Palau Broadcasting Station

The Palau Broadcasting Station (パラオ放送局) was a ratio station established by NHK in September 1941 in Koror, then the capital of Palau, when it was under Japanese occupation. The station began broadcasting in September 1941, but closed in 1944 when the occupation ended.

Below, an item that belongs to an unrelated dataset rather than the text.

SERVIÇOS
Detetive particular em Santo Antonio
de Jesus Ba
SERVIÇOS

The station only broadcast on shortwave radio (6090 kHz, 9565 kHz, 11740 kHz, all 10 kW each) throughout its existence,[1] using the JRAK callsign.

History

Before the beginning of the Pacific War in 1941, Palau was under a Japanese mandate since 1919. A station opened in September of that year with NHK, who was solely responsible for using it for management and programming, opening a station at an International Telecommunications Association facility. As the southernmost base, it was useful to disseminate propaganda in favor of Japan's invasions and expansionism.[2] The station started broadcasting on September 24, 1941. Its first director was Meikichi Iwasaki, who later moved to the NHK Okinawa Broadcasting Station in May 1943. His opening speech noted that the station was set up to accomplish the missions of the Broadcasting Report, as well as to demonstrate all of the actions and satisfy listeners in the Japanese mainland.[3]

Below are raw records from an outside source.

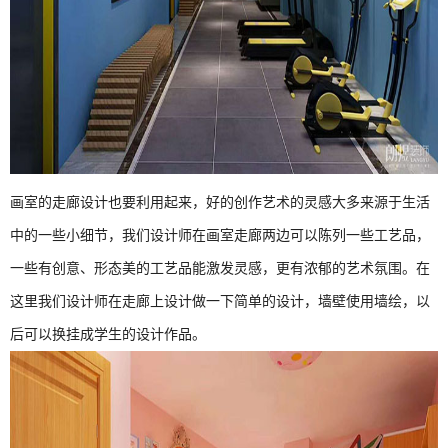
画室的走廊设计也要利用起来，好的创作艺术的灵感大多来源于生活
中的一些小细节，我们设计师在画室走廊两边可以陈列一些工艺品，
一些有创意、形态美的工艺品能激发灵感，更有浓郁的艺术氛围。在
这里我们设计师在走廊上设计做一下简单的设计，墙壁使用墙绘，以
后可以换挂成学生的设计作品。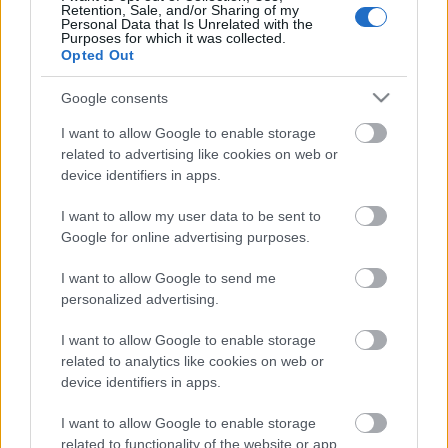
Retention, Sale, and/or Sharing of my
A Heti Válaszban B.E.
személyes sértésnek
vette,
Personal Data that Is Unrelated with the
Purposes for which it was collected.
hogy Barack Obama levélben gratulált Bajnainak a
Opted Out
sikeres válságkezeléshez. Hát ezeknek hiába beszél
az ember? Megmondtuk, hogy csontvázak vannak és
Google consents
államcsőd, ez meg itt gratulálgat.
"Amikor a jelenlegi
kormányra emberfeletti feladatok várnak, hogy a
I want to allow Google to enable storage
minden téren megörökölt válságot kezelje, az
related to advertising like cookies on web or
erőfeszítés aláásásának tekinthető annak a
device identifiers in apps.
politikusnak a feltétlen elismerése, aki részese és felelőse
volt a hibás, korrupt döntések sorozatának. A hasonló
I want to allow my user data to be sent to
Google for online advertising purposes.
nehéz helyzetben hatalomra kerülő Obama sem vette
volna szívesen, ha elődjét, George W. Busht méltatták
I want to allow Google to send me
volna „példamutató" válságkezelésért"
- írja a Heti
personalized advertising.
Válasz.
I want to allow Google to enable storage
Utoljára figyelmeztetjük az Egyesült Államok
related to analytics like cookies on web or
kormányát. Már egyszer megmutattuk az erőnket és
device identifiers in apps.
készek vagyunk újra használni.
I want to allow Google to enable storage
Bedöntjük a dollárt, ha sokat ugráltok.
related to functionality of the website or app.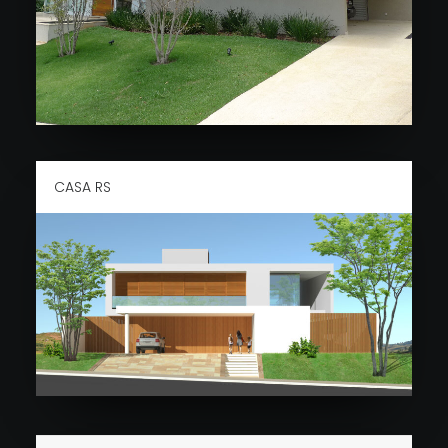
CASA RS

The station's was headquartered in Airai and had a transmitter manufactured by NEC, located in Ngatpang. Most of the time, it relayed the service aimed at East Asia (6:00-10:00, 11:30-13:00, 14:00-15:30, 16:30-22:00) in Japanese, while it had two periods of English-language programming a day (15:30-16:00 catering Hong Kong and Hawaii, 22:00-00:00 catering Java and Singapore).[4] Plans to expand the facilities started in 1942, in order to separate the equipment for communication and transmission, but the plans were halted in 1943 when a ship sunk while transporting equipment.[4]

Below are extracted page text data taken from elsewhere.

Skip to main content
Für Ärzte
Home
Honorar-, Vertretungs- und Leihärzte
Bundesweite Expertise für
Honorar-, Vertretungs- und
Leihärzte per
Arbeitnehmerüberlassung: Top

In 1944, the number of air raids on the island grew, prompting NHK to close operations of the station on August 1.[2] The transmitters were subsequently destroyed by the US forces.[4] The same US forces later established WSZB on the AM band; that station is currently known as T8AA.

References

  1. ^ Oka, K. "日本放送協會". Oka Laboratory (in Japanese).
  2. ^ a b Shimada, Shōko (July 2019). "放送史料集 パラオ放送局" (PDF) (in Japanese). NHK Broadcasting Culture Research Institute.
  3. ^ "本棚" (PDF). Himeyuri Peace Museum Newsletter (in Japanese). Himeyuri Peace Museum. May 31, 2023. p. 7.
  4. ^ a b c Ogino, K. "太平洋戦争時の占領地におけるラジオ放送". 京滋ミーティングのホームページ (in Japanese).